Il se tut un moment, le temps pour lui de mettre une bûche dans le poêle, qui chauffait dans le coin. Puis, reprenant sa place à son bureau, il se mit à toussoter, avant de glisser, d’une voix légèrement narquoise : « Mais suis-je sot ! peut-être souhaites-tu, avant que de te prononcer définitivement, consulter Mlle Mabru ? »
À ce nom fatal, Lazare blêmit légèrement. « Ah, mon oncle ! » bredouilla-t-il, « vous savez donc… », avant de baisser les yeux, plein de confusion.

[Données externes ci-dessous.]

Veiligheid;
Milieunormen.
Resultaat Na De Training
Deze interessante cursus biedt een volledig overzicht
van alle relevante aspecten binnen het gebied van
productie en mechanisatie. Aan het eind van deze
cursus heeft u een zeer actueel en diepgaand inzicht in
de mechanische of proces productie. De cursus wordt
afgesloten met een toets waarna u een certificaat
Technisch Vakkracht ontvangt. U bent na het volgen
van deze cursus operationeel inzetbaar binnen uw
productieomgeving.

Tandis que le jeune clerc considérait le parquet avec une insistance bien compréhensible, maître Bayle reprit, un sourire en coin : « Que non contente de t’agréer parmi les mignons de sa cour, cette pieuse demoiselle s’est instituée, depuis quelques semaines, ta confidente, ton oracle et ton garde-chiourme ? De bonnes âmes se sont empressées de m’en faire part et ont cru bon, d’ailleurs, de me féliciter de ta bonne fortune, qui augurait assurément, à les croire, un avenir prometteur. Si seulement cette digne enfant éprouvait un goût moins prononcé pour la compagnie de ses amis cléricaux et ultras, je lui pardonnerais volontiers sa passion effrénée de la religion. Qu’elle nourrisse de l’ambition pour son futur mari, rien que de fort normal ; mais si haut que tu puisses t’élever, j’aimerais mieux que tu le dusses à tes vertus et à ton amour du bien public qu’aux intrigues de ces jésuites. »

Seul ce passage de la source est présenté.